ACCRA — The National Petroleum Authority announced its “Stay Back, Stay Safe” public safety drive following a fiery disaster that claimed six lives and injured nine others. The February 14 incident unfolded when people used cutting tools to breach a petrol tanker carrying 54,000 liters along the Accra-Nsawam Highway. Sparks ignited petrol vapors, engulfing the tanker, a VIP bus, three saloon cars and four motorcycles in flames.

Godwin Yaw Konu, the NPA’s Director of Business Development, revealed the campaign on the sidelines of the Africa Extractives Media Fellowship training in Accra. He issued a stark warning to the public. “Please stay back from the truck. Don’t go near it,” Konu said. “Your life is more important than the little product you are going to siphon.”

The initiative targets a dangerous pattern. Just two weeks earlier, on January 28, 2026, a diesel tanker overturned at Nsawam Okanta on the same highway. Firefighters from the Suhum Municipal Fire Station doused it with foam and water, averting disaster.

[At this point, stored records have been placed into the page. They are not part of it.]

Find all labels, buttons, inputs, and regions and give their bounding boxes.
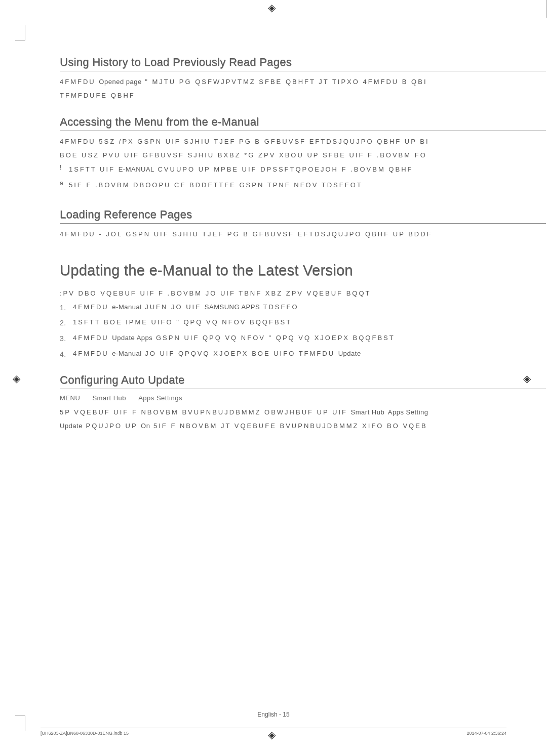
update-label: Update bbox=[60, 422, 83, 430]
breadcrumb-item: MENU bbox=[60, 394, 80, 402]
note-row: a 5IF F .BOVBM DBOOPU CF BDDFTTFE GSPN T… bbox=[60, 180, 546, 193]
auto-update-text: 5P VQEBUF UIF F NBOVBM BVUPNBUJDBMMZ OBW… bbox=[60, 407, 546, 417]
text: 5IF F NBOVBM JT VQEBUFE BVUPNBUJDBMMZ XI… bbox=[153, 422, 427, 430]
list-item: 4FMFDU Update Apps GSPN UIF QPQ VQ NFOV … bbox=[60, 333, 546, 344]
breadcrumb: MENU Smart Hub Apps Settings bbox=[60, 394, 546, 402]
update-label: Update bbox=[338, 350, 361, 357]
timestamp-label: 2014-07-04 2:36:24 bbox=[466, 731, 506, 736]
registration-mark-icon bbox=[268, 2, 279, 13]
note-text: 5IF F .BOVBM DBOOPU CF BDDFTTFE GSPN TPN… bbox=[69, 180, 363, 190]
note-row: ! 1SFTT UIF E-MANUAL CVUUPO UP MPBE UIF … bbox=[60, 164, 546, 178]
auto-update-text-2: Update PQUJPO UP On 5IF F NBOVBM JT VQEB… bbox=[60, 421, 546, 431]
text: GSPN UIF QPQ VQ NFOV " QPQ VQ XJOEPX BQQ… bbox=[156, 334, 395, 342]
section-heading-history: Using History to Load Previously Read Pa… bbox=[60, 56, 546, 71]
history-text: 4FMFDU Opened page " MJTU PG QSFWJPVTMZ … bbox=[60, 76, 546, 87]
emanual-label: e-Manual bbox=[112, 303, 141, 311]
breadcrumb-item: Smart Hub bbox=[92, 394, 126, 402]
samsung-apps-label: SAMSUNG APPS bbox=[205, 303, 260, 311]
crop-mark bbox=[15, 25, 25, 40]
loading-ref-text: 4FMFDU - JOL GSPN UIF SJHIU TJEF PG B GF… bbox=[60, 229, 546, 239]
list-item: 4FMFDU e-Manual JO UIF QPQVQ XJOEPX BOE … bbox=[60, 349, 546, 359]
text: 4FMFDU bbox=[73, 303, 109, 311]
text: TDSFFO bbox=[263, 303, 299, 311]
history-text-2: TFMFDUFE QBHF bbox=[60, 90, 546, 101]
text: JUFN JO UIF bbox=[145, 303, 201, 311]
list-item: 4FMFDU e-Manual JUFN JO UIF SAMSUNG APPS… bbox=[60, 302, 546, 313]
text: PQUJPO UP bbox=[86, 422, 138, 430]
menu-access-text: 4FMFDU 5SZ /PX GSPN UIF SJHIU TJEF PG B … bbox=[60, 136, 546, 147]
text: 4FMFDU bbox=[73, 350, 109, 357]
text: CVUUPO UP MPBE UIF DPSSFTQPOEJOH F .BOVB… bbox=[158, 165, 413, 173]
source-file-label: [UH6203-ZA]BN68-06330D-01ENG.indb 15 bbox=[41, 731, 129, 736]
menu-access-text-2: BOE USZ PVU UIF GFBUVSF SJHIU BXBZ *G ZP… bbox=[60, 150, 546, 160]
text: 1SFTT UIF bbox=[69, 165, 115, 173]
page-content: Using History to Load Previously Read Pa… bbox=[60, 56, 546, 435]
apps-settings-label: Apps Setting bbox=[388, 408, 428, 416]
main-heading-updating: Updating the e-Manual to the Latest Vers… bbox=[60, 262, 546, 279]
text: 5P VQEBUF UIF F NBOVBM BVUPNBUJDBMMZ OBW… bbox=[60, 408, 347, 416]
page-footer: English - 15 bbox=[0, 711, 547, 718]
section-heading-auto-update: Configuring Auto Update bbox=[60, 373, 546, 389]
list-item: 1SFTT BOE IPME UIFO " QPQ VQ NFOV BQQFBS… bbox=[60, 317, 546, 328]
smart-hub-label: Smart Hub bbox=[351, 408, 385, 416]
opened-page-label: Opened page bbox=[99, 78, 141, 86]
section-heading-loading-ref: Loading Reference Pages bbox=[60, 208, 546, 224]
print-footer: [UH6203-ZA]BN68-06330D-01ENG.indb 15 201… bbox=[41, 731, 506, 736]
updating-text: :PV DBO VQEBUF UIF F .BOVBM JO UIF TBNF … bbox=[60, 288, 546, 299]
text: JO UIF QPQVQ XJOEPX BOE UIFO TFMFDU bbox=[145, 350, 335, 357]
section-heading-menu-access: Accessing the Menu from the e-Manual bbox=[60, 115, 546, 131]
update-apps-label: Update Apps bbox=[112, 334, 152, 342]
note-icon: ! bbox=[60, 164, 69, 171]
text: 4FMFDU bbox=[60, 78, 96, 86]
emanual-button-label: E-MANUAL bbox=[119, 165, 154, 173]
text: 4FMFDU bbox=[73, 334, 109, 342]
on-label: On bbox=[141, 422, 150, 430]
registration-mark-icon bbox=[13, 372, 24, 384]
breadcrumb-item: Apps Settings bbox=[138, 394, 182, 402]
steps-list: 4FMFDU e-Manual JUFN JO UIF SAMSUNG APPS… bbox=[60, 302, 546, 359]
note-text: 1SFTT UIF E-MANUAL CVUUPO UP MPBE UIF DP… bbox=[69, 164, 413, 175]
note-icon: a bbox=[60, 180, 69, 187]
divider bbox=[41, 728, 506, 728]
text: " MJTU PG QSFWJPVTMZ SFBE QBHFT JT TIPXO… bbox=[145, 78, 427, 86]
emanual-label: e-Manual bbox=[112, 350, 141, 357]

Officials with the Ghana National Fire Service and National Road Safety Authority have issued repeated alerts about the risks. Yet the practice persists. Police at the Nsawam highway section report residents hurling stones at officers to access spilled fuel. Economic pressures fuel the desperation, with some viewing leaks as a rare opportunity amid hardship.

The GNFS stresses that petrol vapors ignite easily. A spark from tools, a vehicle engine or mere friction can trigger an explosion in seconds. Ghana’s dependence on road transport for petroleum—without a national pipeline—keeps such scenes common.

The NPA plans to deploy the campaign through media blasts, community outreach and joint efforts with emergency agencies. All regions will hear one clear directive: treat tanker accidents as no-go zones and call the Ghana National Fire Service or Ghana Police Service right away. No amount of fuel justifies the mortal peril, the authority stated.

This marks the regulator’s sharpest response to date. Past warnings failed to curb the behavior. Now, a coordinated push aims to reshape habits at crash sites nationwide.